Chenault was asked by a resident why anyone would oppose his HB4. The Nikiski Republican said he could think of many — size, location and “it’s not the right color,” he jested.
“Right now you actually have a city that is funding an ... ad campaign — you’ve probably seen the ads on TV — saying to call your legislator, tell him to vote against House Bill 4 because it is too small, it doesn’t benefit all Alaskans, it won’t raise revenue,” he said.
But, the pipeline is a sure bet to “heat Alaskan homes, Alaskan businesses, fuel Alaska’s economy and if there is any left, ship it somewhere else where we can make more money,” Chenault said.
He said some of the bill’s biggest push back last session came from Fairbanks-area lawmakers.
“Fortunately a couple of them aren’t there now,” he said. “That may be part of it. Their idea was to run a pipeline from Cook Inlet, a place that doesn’t have gas mind you, to Fairbanks, a place that doesn’t have gas. It made no sense.”
Some say the state shouldn’t be looking at a gas line because of the estimates of Cook Inlet’s resources, Chenault said.
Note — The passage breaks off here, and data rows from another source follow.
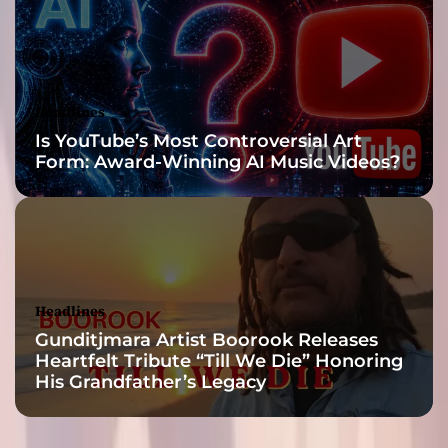
t
h
e
t
h
Headlines
i
Is YouTube’s Most Controversial Art
n
Form: Award-Winning AI Music Videos?
g
s
y
o
u
’
d
Headlines
e
Gunditjmara Artist Boorook Releases
x
Heartfelt Tribute “Till We Die” Honoring
p
His Grandfather’s Legacy
e
c
t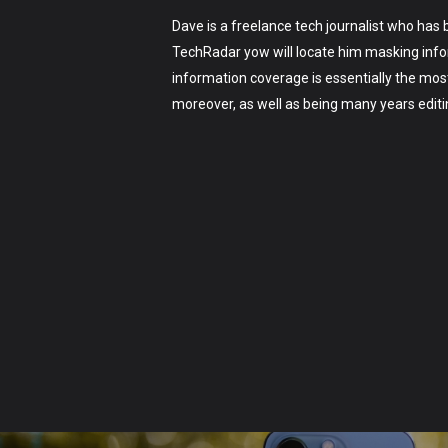
Dave is a freelance tech journalist who has
TechRadar yow will locate him masking infor
information coverage is essentially the mos
moreover, as well as being many years edit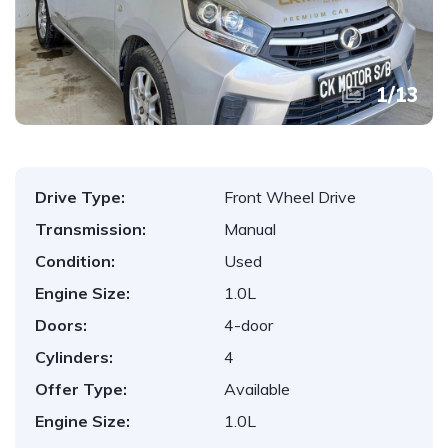
1
/
13
Drive Type:
Front Wheel Drive
Transmission:
Manual
Condition:
Used
Engine Size:
1.0L
Doors:
4-door
Cylinders:
4
Offer Type:
Available
Engine Size:
1.0L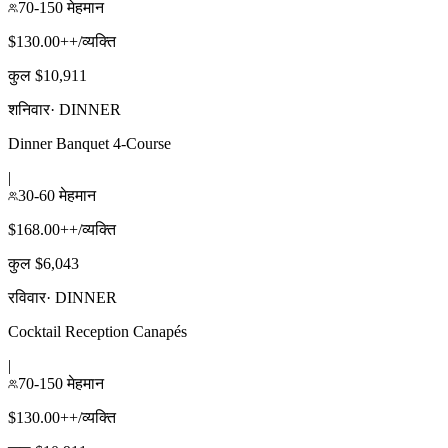
70-150 मेहमान
$130.00++/व्यक्ति
कुल $10,911
शनिवार
·
DINNER
Dinner Banquet 4-Course
|
30-60 मेहमान
$168.00++/व्यक्ति
कुल $6,043
रविवार
·
DINNER
Cocktail Reception Canapés
|
70-150 मेहमान
$130.00++/व्यक्ति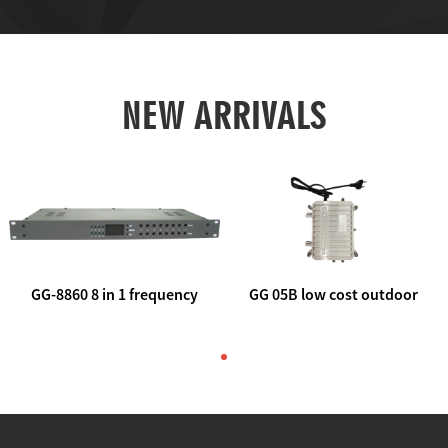
NEW ARRIVALS
GG-8860 8 in 1 frequency
GG 05B low cost outdoor
agile AV to rf modulator
trunk catv line amplifier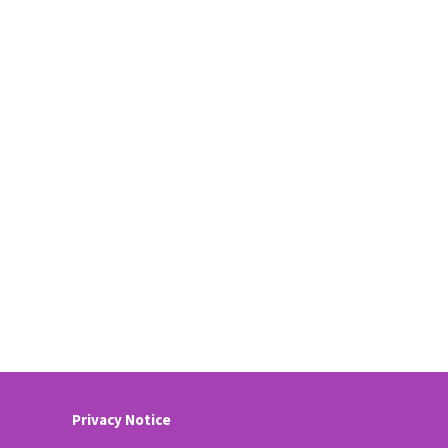
Privacy Notice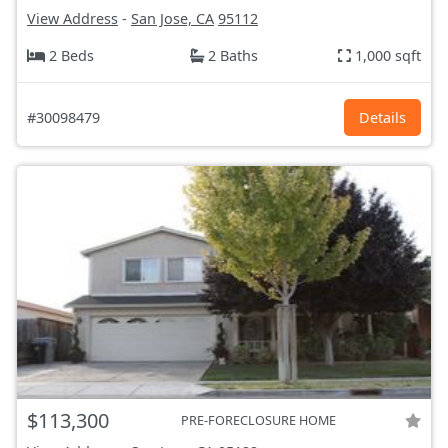
View Address
-
San Jose, CA
95112
2 Beds
2 Baths
1,000 sqft
#30098479
Details
$113,300
PRE-FORECLOSURE HOME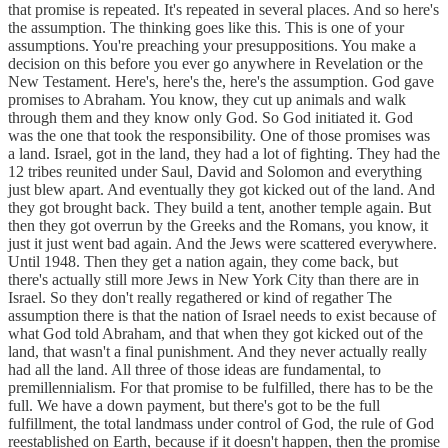
that promise is repeated. It's repeated in several places. And so here's
the assumption. The thinking goes like this. This is one of your
assumptions. You're preaching your presuppositions. You make a
decision on this before you ever go anywhere in Revelation or the
New Testament. Here's, here's the, here's the assumption. God gave
promises to Abraham. You know, they cut up animals and walk
through them and they know only God. So God initiated it. God
was the one that took the responsibility. One of those promises was
a land. Israel, got in the land, they had a lot of fighting. They had the
12 tribes reunited under Saul, David and Solomon and everything
just blew apart. And eventually they got kicked out of the land. And
they got brought back. They build a tent, another temple again. But
then they got overrun by the Greeks and the Romans, you know, it
just it just went bad again. And the Jews were scattered everywhere.
Until 1948. Then they get a nation again, they come back, but
there's actually still more Jews in New York City than there are in
Israel. So they don't really regathered or kind of regather The
assumption there is that the nation of Israel needs to exist because of
what God told Abraham, and that when they got kicked out of the
land, that wasn't a final punishment. And they never actually really
had all the land. All three of those ideas are fundamental, to
premillennialism. For that promise to be fulfilled, there has to be the
full. We have a down payment, but there's got to be the full
fulfillment, the total landmass under control of God, the rule of God
reestablished on Earth, because if it doesn't happen, then the promise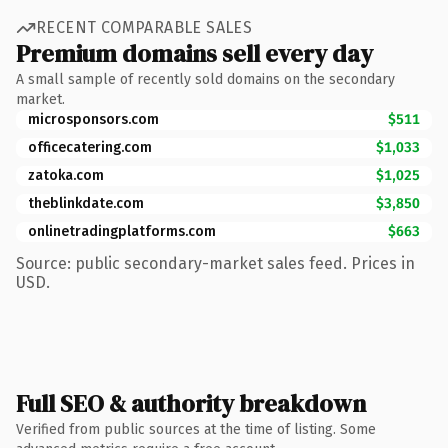
RECENT COMPARABLE SALES
Premium domains sell every day
A small sample of recently sold domains on the secondary
market.
microsponsors.com
$511
officecatering.com
$1,033
zatoka.com
$1,025
theblinkdate.com
$3,850
onlinetradingplatforms.com
$663
Source: public secondary-market sales feed. Prices in
USD.
Full SEO & authority breakdown
Verified from public sources at the time of listing. Some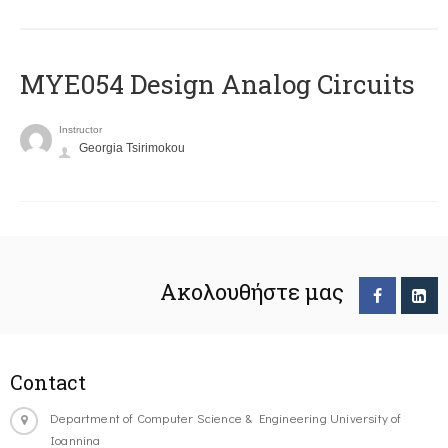
MYE054 Design Analog Circuits
Instructor
Georgia Tsirimokou
Ακολουθήστε μας
Contact
Department of Computer Science & Engineering University of
Ioannina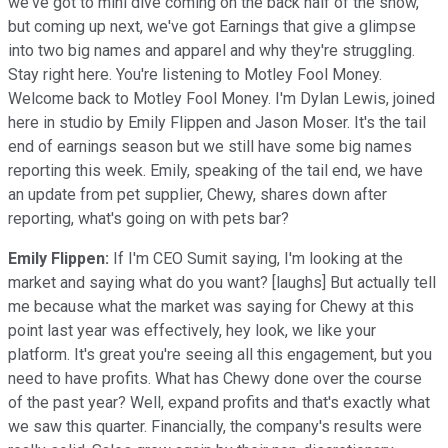
we've got to mini dive coming on the back half of the show,
but coming up next, we've got Earnings that give a glimpse
into two big names and apparel and why they're struggling.
Stay right here. You're listening to Motley Fool Money.
Welcome back to Motley Fool Money. I'm Dylan Lewis, joined
here in studio by Emily Flippen and Jason Moser. It's the tail
end of earnings season but we still have some big names
reporting this week. Emily, speaking of the tail end, we have
an update from pet supplier, Chewy, shares down after
reporting, what's going on with pets bar?
Emily Flippen:
If I'm CEO Sumit saying, I'm looking at the
market and saying what do you want? [laughs] But actually tell
me because what the market was saying for Chewy at this
point last year was effectively, hey look, we like your
platform. It's great you're seeing all this engagement, but you
need to have profits. What has Chewy done over the course
of the past year? Well, expand profits and that's exactly what
we saw this quarter. Financially, the company's results were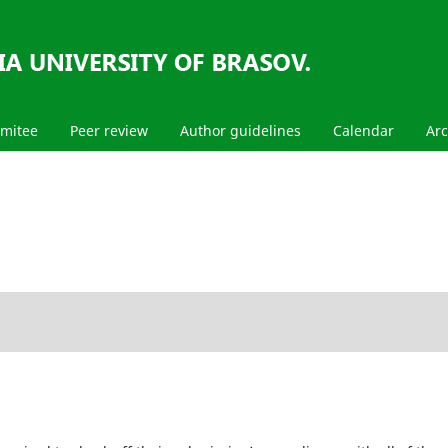
mmitee
Peer review
Author guidelines
Calendar
Arc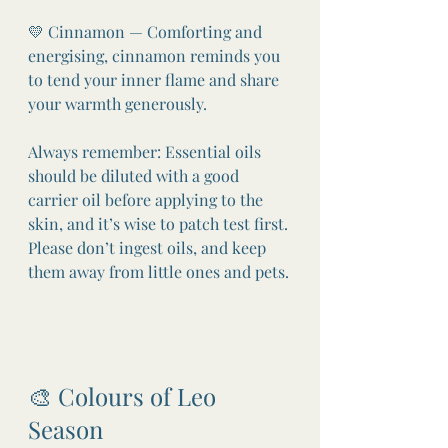
💛 Cinnamon — Comforting and 
energising, cinnamon reminds you 
to tend your inner flame and share 
your warmth generously.
Always remember: Essential oils 
should be diluted with a good 
carrier oil before applying to the 
skin, and it’s wise to patch test first. 
Please don’t ingest oils, and keep 
them away from little ones and pets.
🎨 Colours of Leo 
Season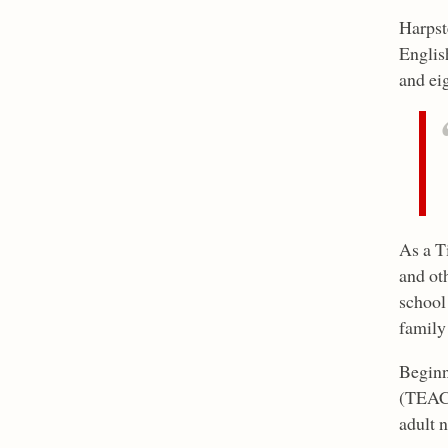
Harpst
Englis
and ei
As a T
and ot
school
family
Beginn
(TEAC 
adult 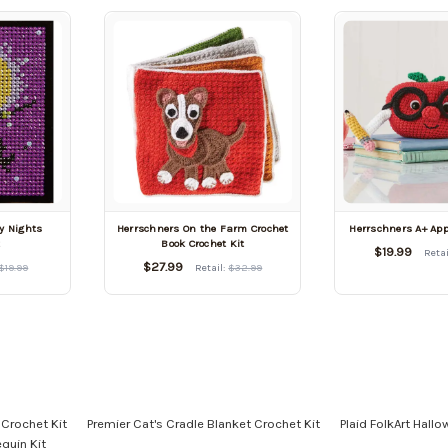
y Nights
Herrschners On the Farm Crochet
Herrschners A+ App
t
Book Crochet Kit
$19.99
Retai
$27.99
$19.99
Retail:
$32.99
 Crochet Kit
Premier Cat's Cradle Blanket Crochet Kit
Plaid FolkArt Hall
quin Kit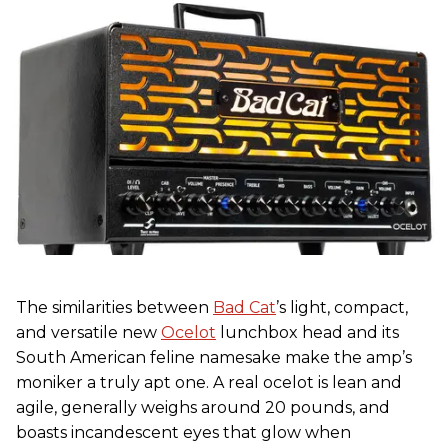
The similarities between
Bad Cat
’s light, compact,
and versatile new
Ocelot
lunchbox head and its
South American feline namesake make the amp’s
moniker a truly apt one. A real ocelot is lean and
agile, generally weighs around 20 pounds, and
boasts incandescent eyes that glow when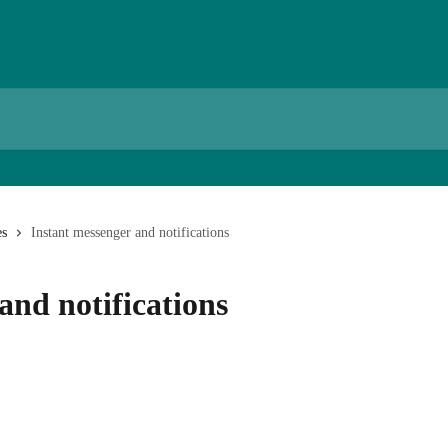
es
Instant messenger and notifications
and notifications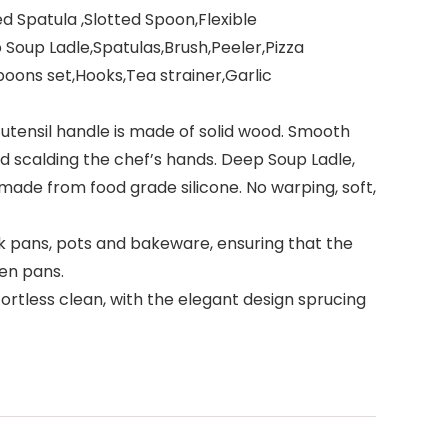
d Spatula ,Slotted Spoon,Flexible
p Soup Ladle,Spatulas,Brush,Peeler,Pizza
oons set,Hooks,Tea strainer,Garlic
ensil handle is made of solid wood. Smooth
d scalding the chef’s hands. Deep Soup Ladle,
 made from food grade silicone. No warping, soft,
 pans, pots and bakeware, ensuring that the
hen pans.
fortless clean, with the elegant design sprucing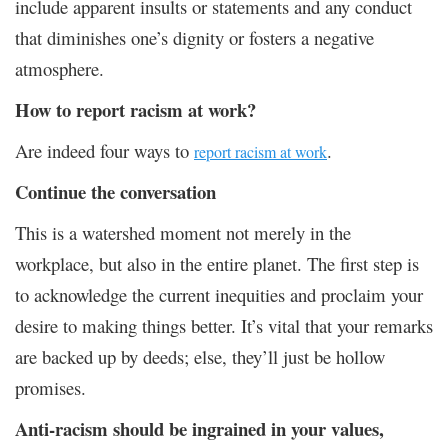
include apparent insults or statements and any conduct
that diminishes one’s dignity or fosters a negative
atmosphere.
How to report racism at work?
Are indeed four ways to
.
report racism at work
Continue the conversation
This is a watershed moment not merely in the
workplace, but also in the entire planet. The first step is
to acknowledge the current inequities and proclaim your
desire to making things better. It’s vital that your remarks
are backed up by deeds; else, they’ll just be hollow
promises.
Anti-racism should be ingrained in your values,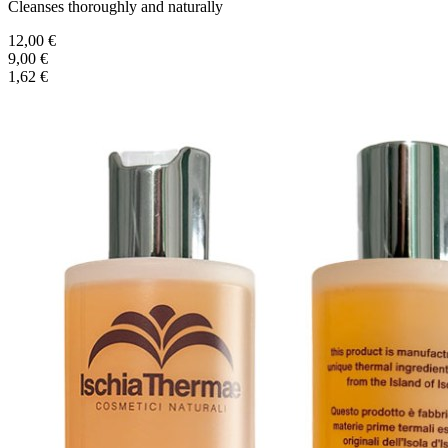
Cleanses thoroughly and naturally
12,00 €
9,00 €
1,62 €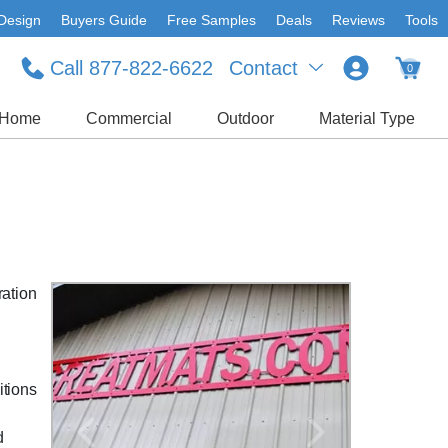
Design
Buyers Guide
Free Samples
Deals
Reviews
Tools
Call 877-822-6622
Contact
0
Home
Commercial
Outdoor
Material Type
ration
itions
'
d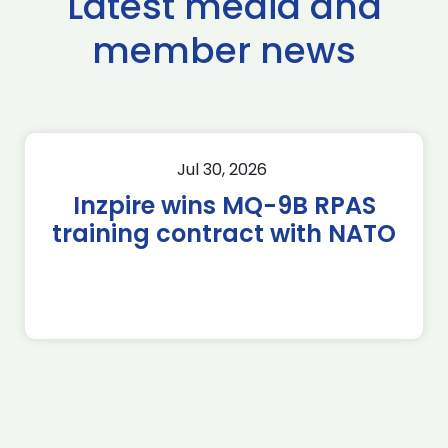
Latest media and
member news
Jul 30, 2026
Inzpire wins MQ-9B RPAS
training contract with NATO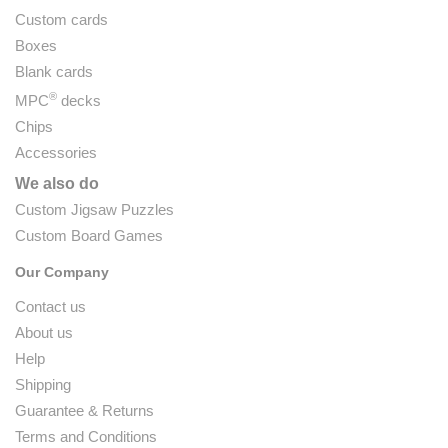
Custom cards
Boxes
Blank cards
®
MPC
decks
Chips
Accessories
We also do
Custom Jigsaw Puzzles
Custom Board Games
Our Company
Contact us
About us
Help
Shipping
Guarantee & Returns
Terms and Conditions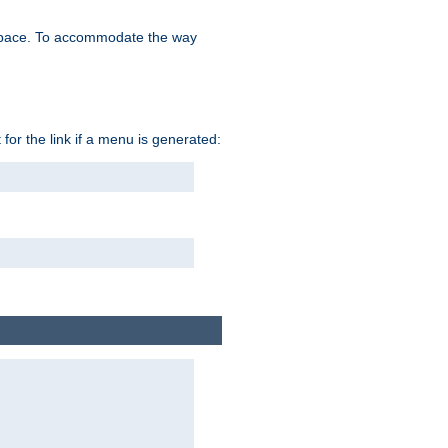
space. To accommodate the way
 for the link if a menu is generated: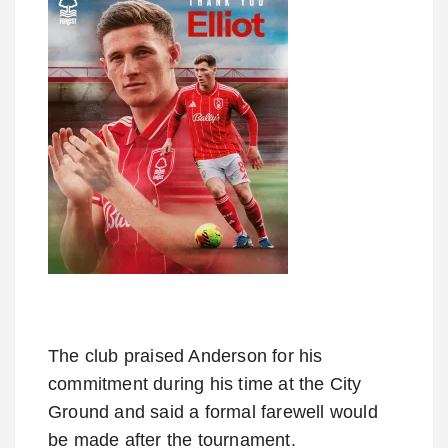
The club praised Anderson for his
commitment during his time at the City
Ground and said a formal farewell would
be made after the tournament.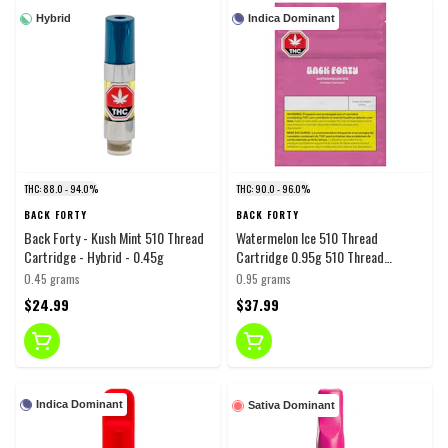
Hybrid
Indica Dominant
THC: 88.0 - 94.0%
THC: 90.0 - 96.0%
BACK FORTY
BACK FORTY
Back Forty - Kush Mint 510 Thread
Watermelon Ice 510 Thread
Cartridge - Hybrid - 0.45g
Cartridge 0.95g 510 Thread
Cartridges
0.45 grams
0.95 grams
$24.99
$37.99
Indica Dominant
Sativa Dominant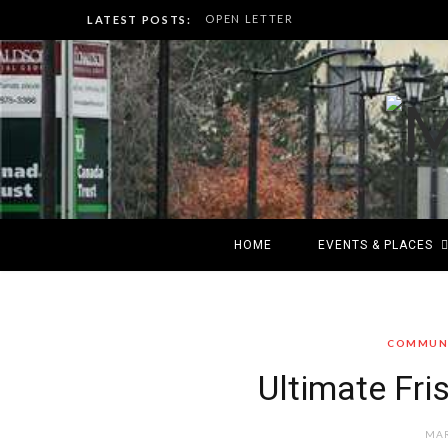
OPEN LETTER
LATEST POSTS:
HOME
EVENTS & PLACES
COMMUNI
Ultimate Fri
MAR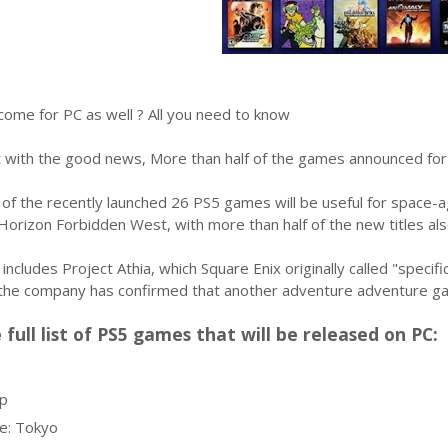
come for PC as well ? All you need to know
art with the good news, More than half of the games announced for 
f the recently launched 26 PS5 games will be useful for space-ag
Horizon Forbidden West, with more than half of the new titles al
 includes Project Athia, which Square Enix originally called "speci
the company has confirmed that another adventure adventure game
 full list of PS5 games that will be released on PC:
p
e: Tokyo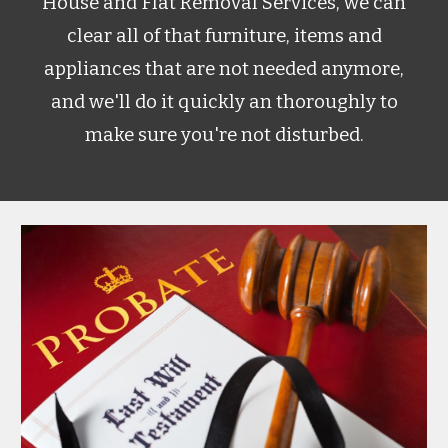
House and Flat Removal Services, we can
clear all of that furniture, items and
appliances that are not needed anymore,
and we'll do it quickly an thoroughly to
make sure you're not disturbed.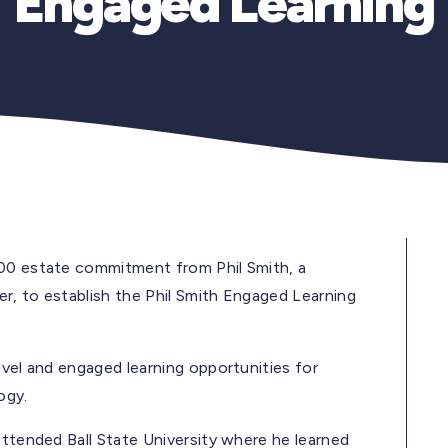
Engaged Learning
000 estate commitment from Phil Smith, a
r, to establish the Phil Smith Engaged Learning
avel and engaged learning opportunities for
ogy.
attended Ball State University where he learned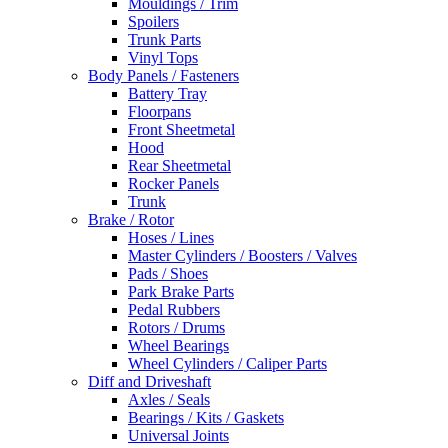
Mouldings / Trim
Spoilers
Trunk Parts
Vinyl Tops
Body Panels / Fasteners
Battery Tray
Floorpans
Front Sheetmetal
Hood
Rear Sheetmetal
Rocker Panels
Trunk
Brake / Rotor
Hoses / Lines
Master Cylinders / Boosters / Valves
Pads / Shoes
Park Brake Parts
Pedal Rubbers
Rotors / Drums
Wheel Bearings
Wheel Cylinders / Caliper Parts
Diff and Driveshaft
Axles / Seals
Bearings / Kits / Gaskets
Universal Joints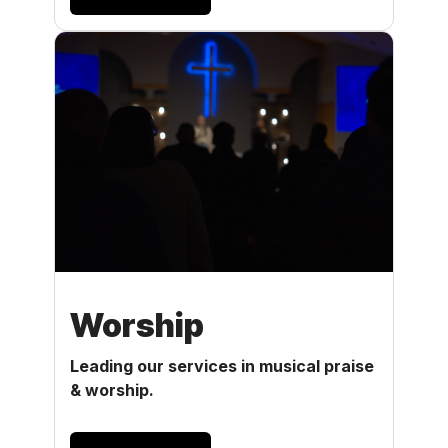
Worship
Leading our services in musical praise
& worship.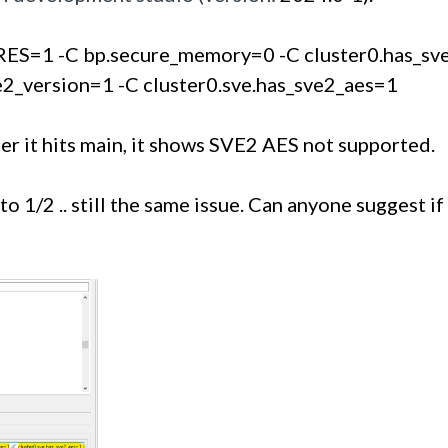
ES=1 -C bp.secure_memory=0 -C cluster0.has_sve=
ve2_version=1 -C cluster0.sve.has_sve2_aes=1
 it hits main, it shows SVE2 AES not supported. 
o 1/2 .. still the same issue. Can anyone suggest if 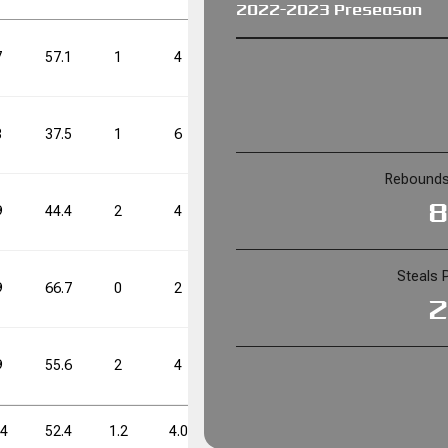
2022-2023 Preseason
FT%
FT%
DD
DD
TD
TD
7
57.1
1
4
25.0
5
11
45.5
65.6
0
0
8
37.5
1
6
16.7
4
14
28.6
Rebounds
FT%
FT%
DD
DD
TD
TD
8
9
44.4
2
4
50.0
6
13
46.2
65.6
0
0
Steals 
9
66.7
0
2
0.0
6
11
54.5
2
9
55.6
2
4
50.0
7
13
53.8
.4
52.4
1.2
4.0
30.0
5.6
12.4
45.2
However, uncertainties plague that answer — where is it located, when will it be discovered, how long before it is place on the market and the cost.
If the cost of investment is too high, companies won’t drill and the area, he said, can only hope producers put more gas in the market based on the results of their oil drilling.
“They are not going to spend hundreds of millions of dollars to develop a gas field that they can only sell gas at in the middle of winter,” he said. “It makes no economic sense.”
That strengthens the pipeline’s case, especially considering recent utility threats of possible liquefied natural gas imports to meet demand, he said.
“If we don’t find gas in Cook Inlet and if a gas pipeline doesn’t get here in time, that may be the only option that’s out there,” he said of importing LNG. “I think it’ll be a sad day for Alaskans whenever we import LNG from a foreign country to fuel our energy needs when we have 35Ts of known gas sitting at Prudhoe Bay.”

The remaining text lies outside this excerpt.